The initial aim of this study was to investigate the fundus as a possible source of the inhibitor by studying the effect of proximal gastric vagotomy on the antral inhibitory mechanism initiated by distension. The results gave clear indication that the inhibitor was indeed released from the fundus; indeed, the antral inhibitory mechanism was in reality a fundic one.
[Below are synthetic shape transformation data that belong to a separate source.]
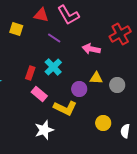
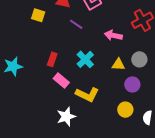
cyan cross: (53, 67) -> (85, 59), moved
gray circle: (117, 85) -> (139, 59), moved
purple circle: (79, 89) -> (132, 84), moved

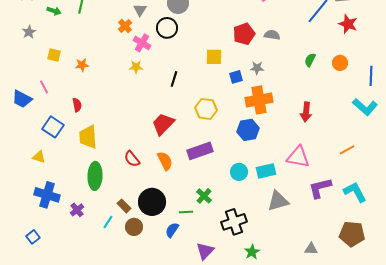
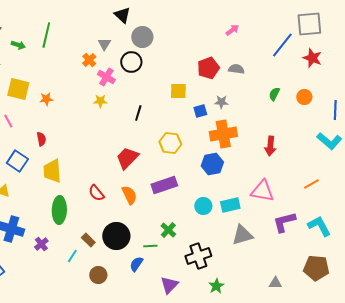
yellow square: (54, 55) -> (18, 89), size x1.6
brown circle: (134, 227) -> (98, 275), moved

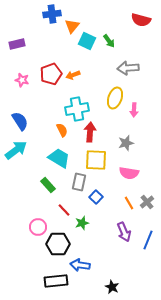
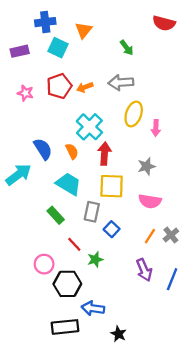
blue cross: (52, 14) -> (45, 22), moved
cyan square: (87, 41) -> (58, 48), moved
gray arrow: (128, 68) -> (121, 83), moved
cyan cross: (77, 109) -> (89, 127), turned -35
blue semicircle: (20, 121) -> (43, 149), moved
orange line: (129, 203) -> (150, 236), turned 64
black star: (112, 287) -> (119, 334), moved

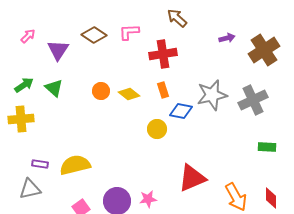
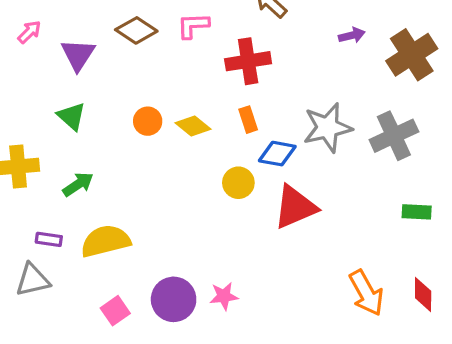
green arrow: (24, 85) -> (78, 184), moved
red triangle: (192, 178) -> (295, 207), moved

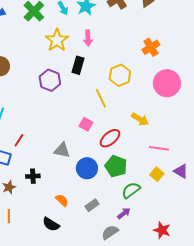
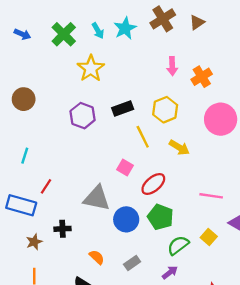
pink arrow: (88, 38) -> (172, 66), moved
black rectangle: (78, 65) -> (123, 109), moved, turned 54
yellow arrow: (140, 119) -> (179, 147), moved
gray triangle: (62, 150) -> (97, 198), size x1.4
yellow square: (157, 174) -> (209, 237), moved

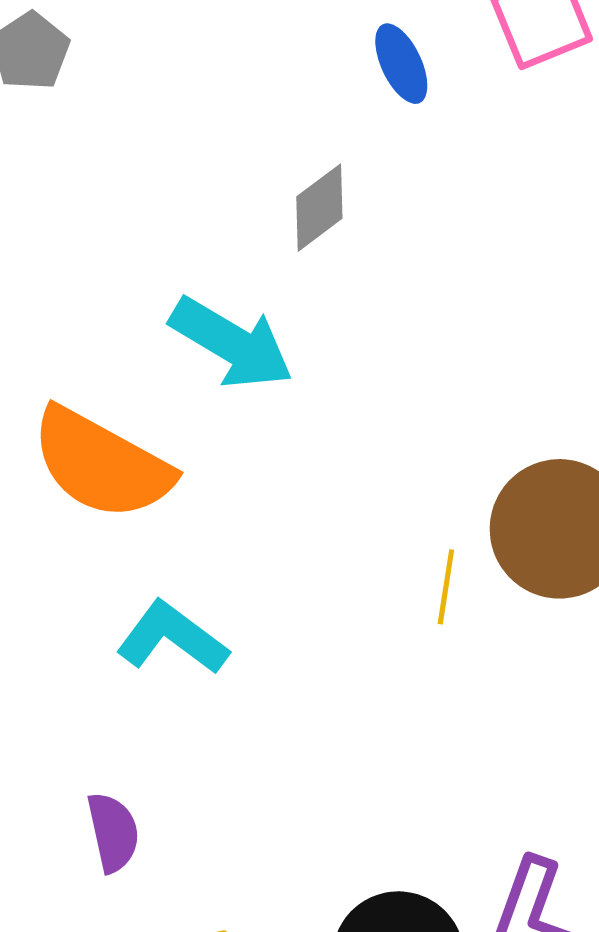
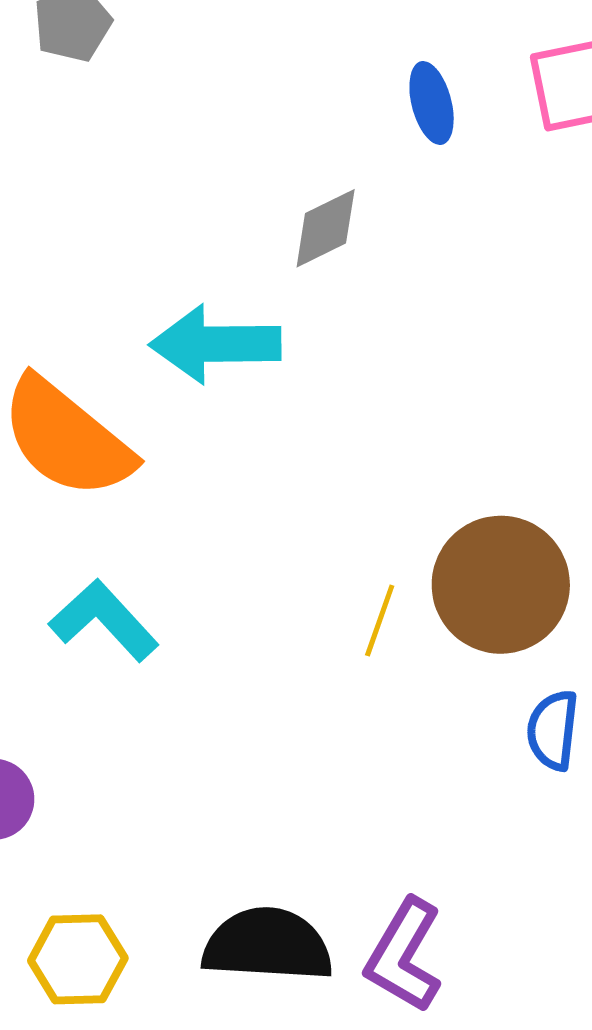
cyan arrow: (232, 343) -> (215, 344), turned 138

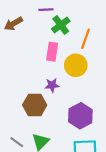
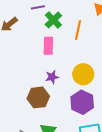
yellow circle: (76, 65) -> (83, 74), moved

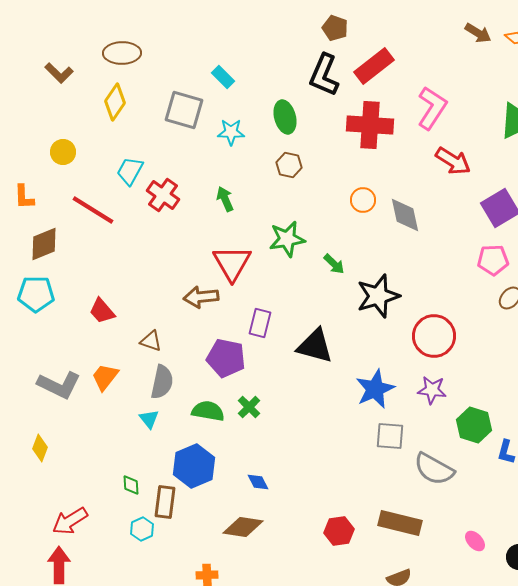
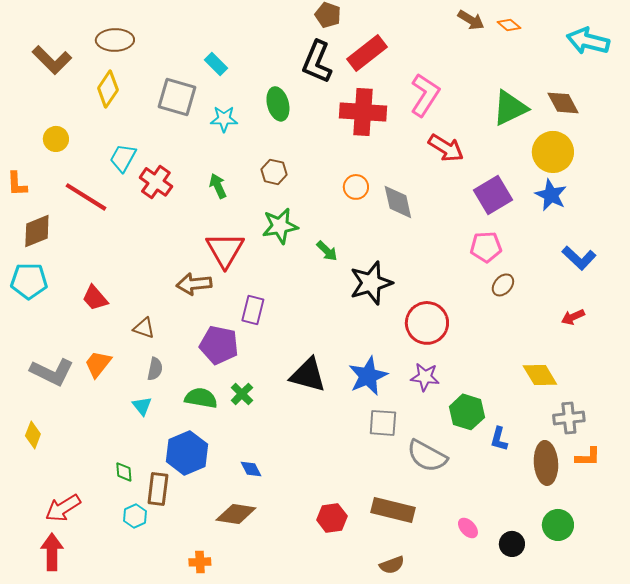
brown L-shape: (59, 73) -> (52, 60), size x1.4
brown hexagon: (289, 165) -> (274, 172), moved
black triangle: (315, 346) -> (308, 375), moved
gray semicircle: (162, 382) -> (155, 369), size x0.7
Once the fundus was shown to be the source of the inhibitor, it was necessary to establish whether this inhibitor did in fact reside in the fundic mucosa. Four dogs were prepared with a denervated fundic pouch (or Heidenhain pouch, HP), and a fistula of the main, innervated stomach (gastric fistula, GF). The acid secretory responses of both the HP and GF to graded doses of
pentagastrin and histamine was studied. In addition both the secretion of acid and the response of immunoreactive gastrin in the blood in response to a standard meal of 15% liver extract was studied. All these experiments were repeated after excision of the fundic mucosa of the main stomach. The results show that excision of the fundic mucosa reduced the GF acid secretion to the stimuli by 85-100%. By contrast, the maximal HP acid secretion increased by 247% in response to pentagastrin and 200% in response to histamine. The increase in the response to submaximal doses of these exogenous stimuli was even greater. Similarly, the peak 30 minutes HP output in response to feeding increased by 418%. Fundic mucosal excision also resulted in the increase in both basal (from 36±3 to 248±37 pg/ml) and food-stimulated response (from 168±12 preoperatively to 392±49 pg/ml postoperatively). Since the intragastric pH was held constant at 5.5 during the meal tests both before and after the operation, the augmented gastrin response could not be attributed to reduced acid secretion caused by excision of the fundic mucosa.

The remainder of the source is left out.